On 8/28/25 12:08 AM, Paolo Bonzini wrote:
On Wed, Aug 27, 2025 at 6:01 PM Sean Christopherson seanjc@google.com wrote:
On Wed, Aug 27, 2025, Fei Li wrote:
Commit ff90afa75573 ("KVM: x86: Evaluate latched_init in KVM_SET_VCPU_EVENTS when vCPU not in SMM") changes KVM_SET_VCPU_EVENTS handler to set pending LAPIC INIT event regardless of if vCPU is in SMM mode or not.
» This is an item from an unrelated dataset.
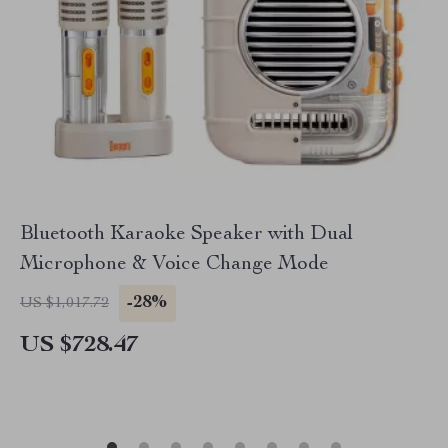
Bluetooth Karaoke Speaker with Dual
Microphone & Voice Change Mode
-28%
US $1,017.72
US $728.47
However, latch INIT without checking CPU state exists race condition, which causes the loss of INIT event. This is fatal during the VM startup process because it will cause some AP to never switch to non-root mode. Just as commit f4ef19108608 ("KVM: X86: Fix loss of pending INIT due to race") said: BSP AP kvm_vcpu_ioctl_x86_get_vcpu_events events->smi.latched_init = 0
kvm_vcpu_block kvm_vcpu_check_block schedule
send INIT to AP kvm_vcpu_ioctl_x86_set_vcpu_events (e.g. `info registers -a` when VM starts/reboots) if (events->smi.latched_init == 0) clear INIT in pending_events
This is a QEMU bug, no?
I think I agree.
Actually this is a bug triggered by one monitor tool in our production environment. This monitor executes 'info registers -a' hmp at a fixed frequency, even during VM startup process, which makes some AP stay in KVM_MP_STATE_UNINITIALIZED forever. But thisrace only occurs with extremely low probability, about 1~2 VM hangs per week.
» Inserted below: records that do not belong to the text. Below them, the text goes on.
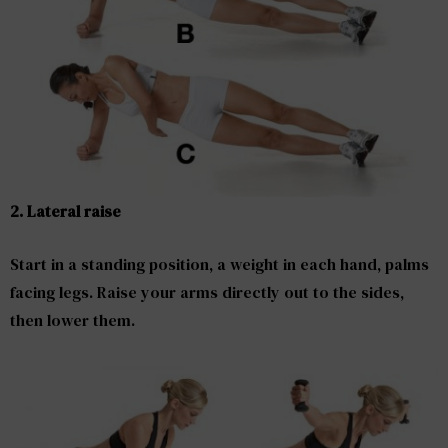
2. Lateral raise
Start in a standing position, a weight in each hand, palms
facing legs. Raise your arms directly out to the sides,
then lower them.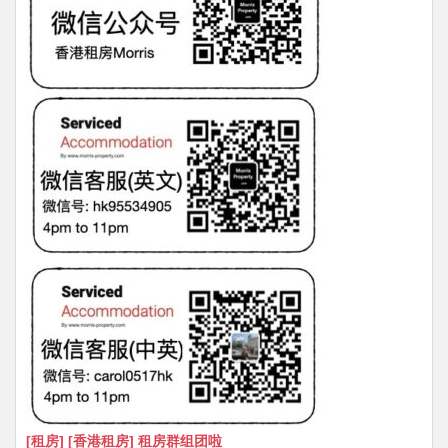
[租房] [香港租房] 租房群组团啦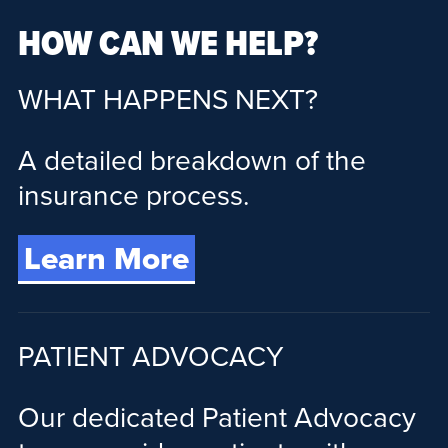
HOW CAN WE HELP?
WHAT HAPPENS NEXT?
A detailed breakdown of the
insurance process.
Learn More
PATIENT ADVOCACY
Our dedicated Patient Advocacy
Considering other emulators, like cloud-hypervisor and firecracker maybe also have similar potential race issues, I think KVM had better do some handling. But anyway, I will check Qemu code to avoid such race. Thanks for both of your comments. 🙂
Have a nice day, thanks Fei
IIUC, it's invoking kvm_vcpu_ioctl_x86_set_vcpu_events() with stale data.
More precisely, it's not expecting other vCPUs to change the pending events asynchronously.
Yes, will sort out a more complete calling process later.
I'm also a bit confused as to how QEMU is even gaining control of the vCPU to emit KVM_SET_VCPU_EVENTS if the vCPU is in kvm_vcpu_block().
With a signal. :)
Paolo